6.2 Ignorable or nonignorable?

Recall from Section 2.2.6 that the assumption of ignorability is essentially the belief that the available data are sufficient to correct the missing data. There are two main strategies that we might pursue if the response mechanism is nonignorable:

  • Expand the data in the imputation model in the hope of making the missing data mechanism closer to MAR, or

  • Formulate and fit a nonignorable imputation model and perform sensitivity analysis on the critical parameters.
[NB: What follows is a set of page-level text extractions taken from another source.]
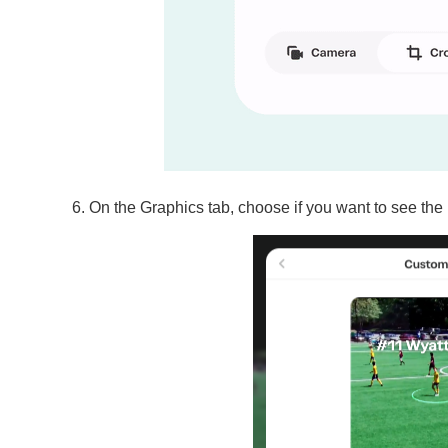
On the Graphics tab, choose if you want to see the 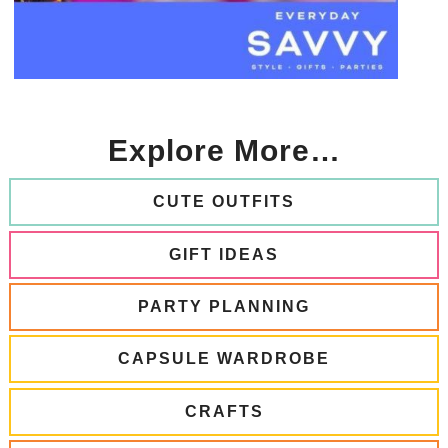
Explore More…
CUTE OUTFITS
GIFT IDEAS
PARTY PLANNING
CAPSULE WARDROBE
CRAFTS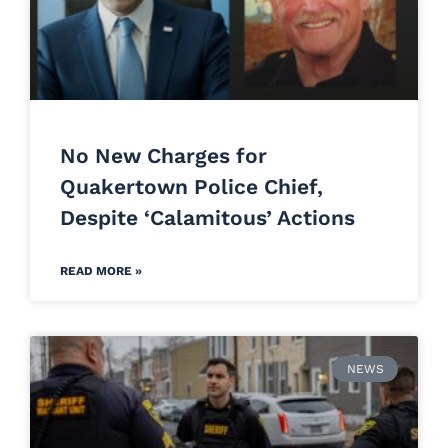
No New Charges for
Quakertown Police Chief,
Despite ‘Calamitous’ Actions
READ MORE »
NEWS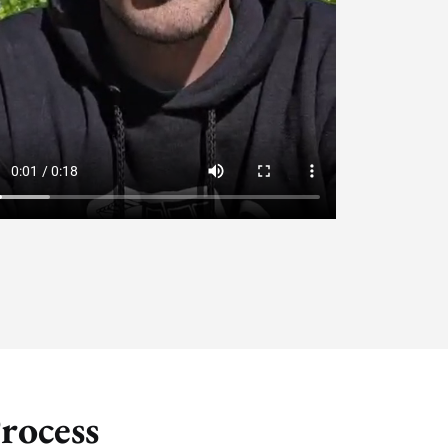
rocess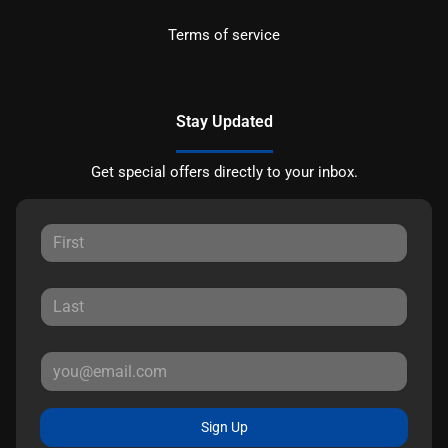
Terms of service
Stay Updated
Get special offers directly to your inbox.
Sign Up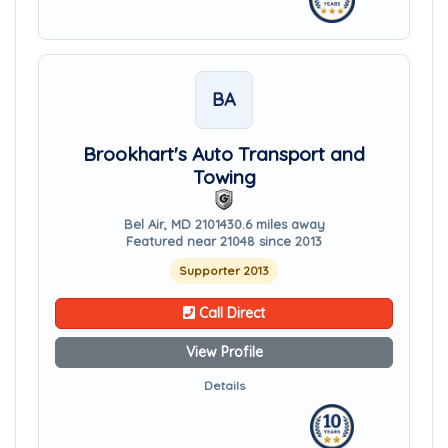
BA
Brookhart's Auto Transport and
Towing
Bel Air, MD 21014
30.6 miles away
Featured near 21048 since 2013
Supporter 2013
Call Direct
View Profile
Details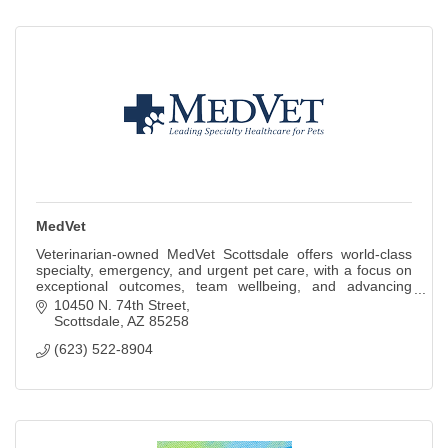
MedVet
Veterinarian-owned MedVet Scottsdale offers world-class
specialty, emergency, and urgent pet care, with a focus on
exceptional outcomes, team wellbeing, and advancing
veterinary excellence
10450 N. 74th Street
Scottsdale
AZ
85258
(623) 522-8904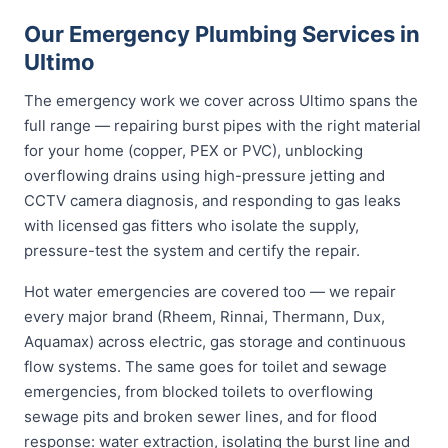
Our Emergency Plumbing Services in
Ultimo
The emergency work we cover across Ultimo spans the
full range — repairing burst pipes with the right material
for your home (copper, PEX or PVC), unblocking
overflowing drains using high-pressure jetting and
CCTV camera diagnosis, and responding to gas leaks
with licensed gas fitters who isolate the supply,
pressure-test the system and certify the repair.
Hot water emergencies are covered too — we repair
every major brand (Rheem, Rinnai, Thermann, Dux,
Aquamax) across electric, gas storage and continuous
flow systems. The same goes for toilet and sewage
emergencies, from blocked toilets to overflowing
sewage pits and broken sewer lines, and for flood
response: water extraction, isolating the burst line and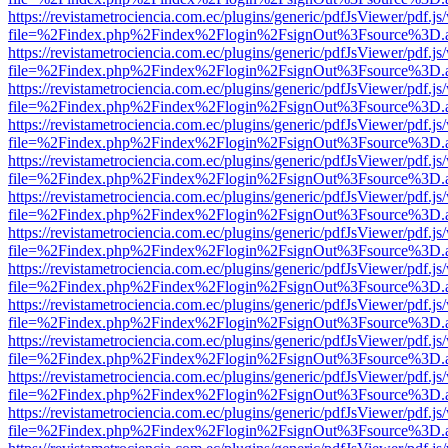
https://revistametrociencia.com.ec/plugins/generic/pdfJsViewer/pdf.j
file=%2Findex.php%2Findex%2Flogin%2FsignOut%3Fsource%3D.ame
https://revistametrociencia.com.ec/plugins/generic/pdfJsViewer/pdf.j
file=%2Findex.php%2Findex%2Flogin%2FsignOut%3Fsource%3D.ame
https://revistametrociencia.com.ec/plugins/generic/pdfJsViewer/pdf.j
file=%2Findex.php%2Findex%2Flogin%2FsignOut%3Fsource%3D.ame
https://revistametrociencia.com.ec/plugins/generic/pdfJsViewer/pdf.j
file=%2Findex.php%2Findex%2Flogin%2FsignOut%3Fsource%3D.ame
https://revistametrociencia.com.ec/plugins/generic/pdfJsViewer/pdf.j
file=%2Findex.php%2Findex%2Flogin%2FsignOut%3Fsource%3D.ame
https://revistametrociencia.com.ec/plugins/generic/pdfJsViewer/pdf.j
file=%2Findex.php%2Findex%2Flogin%2FsignOut%3Fsource%3D.ame
https://revistametrociencia.com.ec/plugins/generic/pdfJsViewer/pdf.j
file=%2Findex.php%2Findex%2Flogin%2FsignOut%3Fsource%3D.ame
https://revistametrociencia.com.ec/plugins/generic/pdfJsViewer/pdf.j
file=%2Findex.php%2Findex%2Flogin%2FsignOut%3Fsource%3D.ame
https://revistametrociencia.com.ec/plugins/generic/pdfJsViewer/pdf.j
file=%2Findex.php%2Findex%2Flogin%2FsignOut%3Fsource%3D.ame
https://revistametrociencia.com.ec/plugins/generic/pdfJsViewer/pdf.j
file=%2Findex.php%2Findex%2Flogin%2FsignOut%3Fsource%3D.ame
https://revistametrociencia.com.ec/plugins/generic/pdfJsViewer/pdf.j
file=%2Findex.php%2Findex%2Flogin%2FsignOut%3Fsource%3D.ame
https://revistametrociencia.com.ec/plugins/generic/pdfJsViewer/pdf.j
file=%2Findex.php%2Findex%2Flogin%2FsignOut%3Fsource%3D.ame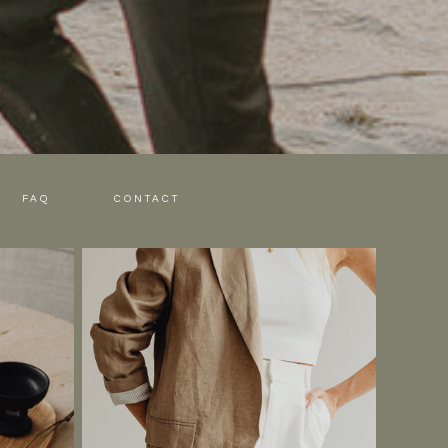
FAQ
CONTACT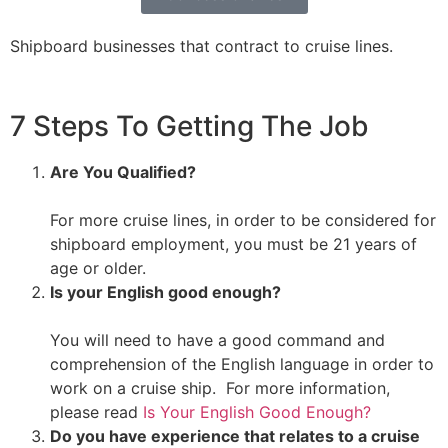
Shipboard businesses that contract to cruise lines.
7 Steps To Getting The Job
Are You Qualified?
For more cruise lines, in order to be considered for
shipboard employment, you must be 21 years of
age or older.
Is your English good enough?
You will need to have a good command and
comprehension of the English language in order to
work on a cruise ship. For more information,
please read
Is Your English Good Enough?
Do you have experience that relates to a cruise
Collins, Schafer, and Kam (2001) remarked that it is a “safe bet” there will be lurking variables \(Z\) that are correlated both with the variables of interest \(Y\) and with the missingness of \(Y\). The important question is, however, whether these correlations are strong enough to produce substantial bias if no measures are taken. Collins, Schafer, and Kam (2001) performed simulations that provided some answers in the case of linear regression. If the missing data rate did not exceed 25% and if the correlation between the \(Z\) and \(Y\) was 0.4, omitting \(Z\) from the imputation model had a negligible effect. For more extreme situations, with 50% missing data and/or a correlation of 0.9, the effect depended strongly on the form of the missing data mechanism. When the probability to be missing was linear in \(Z\) (like MARRIGHT in Section 3.2.4), then omitting \(Z\) from the imputation model only affected the intercept, whereas the regression weights and variance estimates were unaffected. When more missing data were created in the extremes (like MARTAIL), the reverse occurred: omitting \(Z\) affected the regression coefficients and variance estimates, but the intercept was unbiased with the correct confidence interval. In summary, all estimates under multiple imputation were remarkably robust against MNAR in many instances. Beyond a correlation of 0.4 or a missing data rate over 25% the form of the missing data mechanism determines which parameters are affected.
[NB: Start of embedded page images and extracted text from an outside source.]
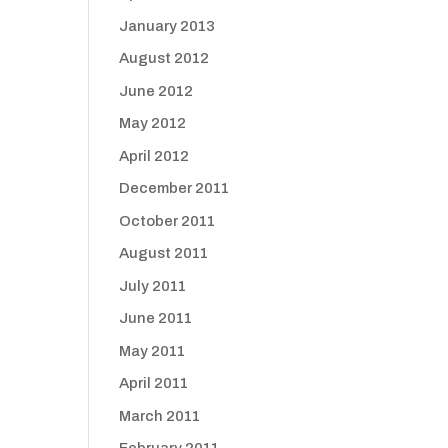
January 2013
August 2012
June 2012
May 2012
April 2012
December 2011
October 2011
August 2011
July 2011
June 2011
May 2011
April 2011
March 2011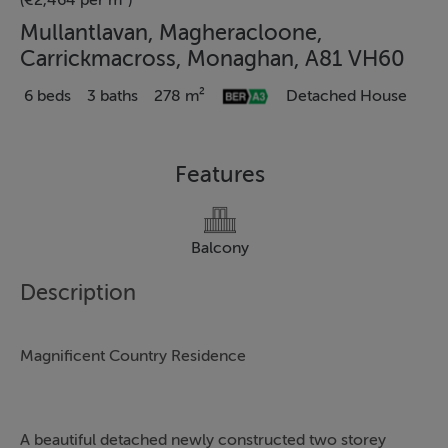
(€2,464 per m²)
Mullantlavan, Magheracloone,
Carrickmacross, Monaghan, A81 VH60
6 beds
3 baths
278 m²
Detached House
Features
Balcony
Description
Magnificent Country Residence
A beautiful detached newly constructed two storey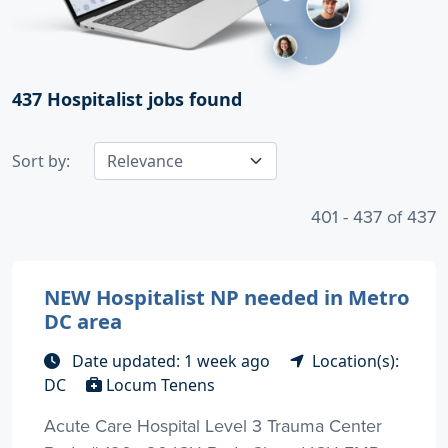
437
Hospitalist jobs found
Sort by:
401 - 437 of 437
NEW Hospitalist NP needed in Metro
DC area
Date updated: 1 week ago
Location(s):
DC
Locum Tenens
Acute Care Hospital Level 3 Trauma Center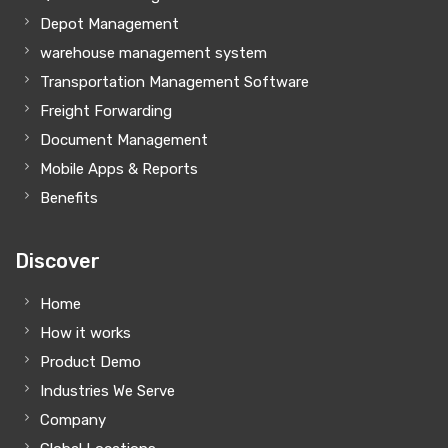
Depot Management
warehouse management system
Transportation Management Software
Freight Forwarding
Document Management
Mobile Apps & Reports
Benefits
Discover
Home
How it works
Product Demo
Industries We Serve
Company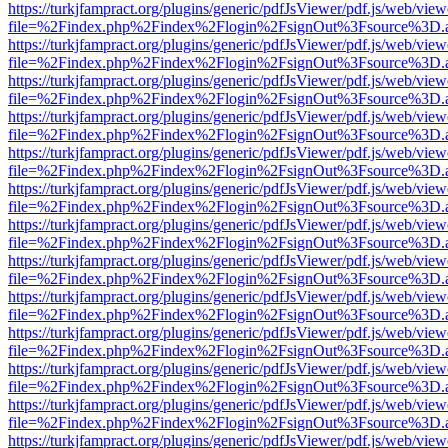
https://turkjfampract.org/plugins/generic/pdfJsViewer/pdf.js/web/view
file=%2Findex.php%2Findex%2Flogin%2FsignOut%3Fsource%3D.ame
https://turkjfampract.org/plugins/generic/pdfJsViewer/pdf.js/web/view
file=%2Findex.php%2Findex%2Flogin%2FsignOut%3Fsource%3D.ame
https://turkjfampract.org/plugins/generic/pdfJsViewer/pdf.js/web/view
file=%2Findex.php%2Findex%2Flogin%2FsignOut%3Fsource%3D.ame
https://turkjfampract.org/plugins/generic/pdfJsViewer/pdf.js/web/view
file=%2Findex.php%2Findex%2Flogin%2FsignOut%3Fsource%3D.ame
https://turkjfampract.org/plugins/generic/pdfJsViewer/pdf.js/web/view
file=%2Findex.php%2Findex%2Flogin%2FsignOut%3Fsource%3D.ame
https://turkjfampract.org/plugins/generic/pdfJsViewer/pdf.js/web/view
file=%2Findex.php%2Findex%2Flogin%2FsignOut%3Fsource%3D.ame
https://turkjfampract.org/plugins/generic/pdfJsViewer/pdf.js/web/view
file=%2Findex.php%2Findex%2Flogin%2FsignOut%3Fsource%3D.ame
https://turkjfampract.org/plugins/generic/pdfJsViewer/pdf.js/web/view
file=%2Findex.php%2Findex%2Flogin%2FsignOut%3Fsource%3D.ame
https://turkjfampract.org/plugins/generic/pdfJsViewer/pdf.js/web/view
file=%2Findex.php%2Findex%2Flogin%2FsignOut%3Fsource%3D.ame
https://turkjfampract.org/plugins/generic/pdfJsViewer/pdf.js/web/view
file=%2Findex.php%2Findex%2Flogin%2FsignOut%3Fsource%3D.ame
https://turkjfampract.org/plugins/generic/pdfJsViewer/pdf.js/web/view
file=%2Findex.php%2Findex%2Flogin%2FsignOut%3Fsource%3D.ame
https://turkjfampract.org/plugins/generic/pdfJsViewer/pdf.js/web/view
file=%2Findex.php%2Findex%2Flogin%2FsignOut%3Fsource%3D.ame
https://turkjfampract.org/plugins/generic/pdfJsViewer/pdf.js/web/view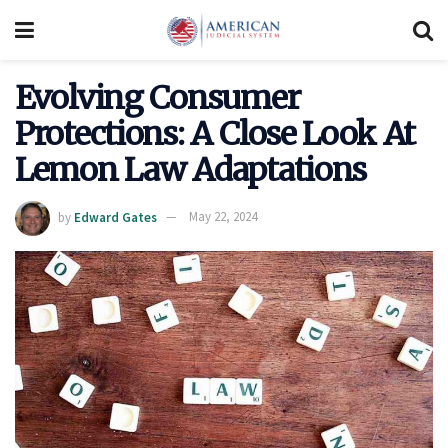
Evolving Consumer
Protections: A Close Look At
Lemon Law Adaptations
by
Edward Gates
May 22, 2024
Based on these results, we suggest the following guidelines. The MAR assumption is often a suitable starting point. If the MAR assumption is suspect for the data at hand, a next step is to find additional data that are strongly predictive of the missingness, and include these into the imputation model. If all possibilities for such data are exhausted and if the assumption is still suspect, perform a concise simulation study as in Collins, Schafer, and Kam (2001) customized for the problem at hand with the goal of finding out how extreme the MNAR mechanism needs to be to influence the parameters of scientific interest. Finally, use a nonignorable imputation model (cf. Section 3.8) to correct the direction of imputations created under MAR. Vary the most critical parameters, and study their influence on the final inferences. Section 9.2 contains an example of how this can be done in practice.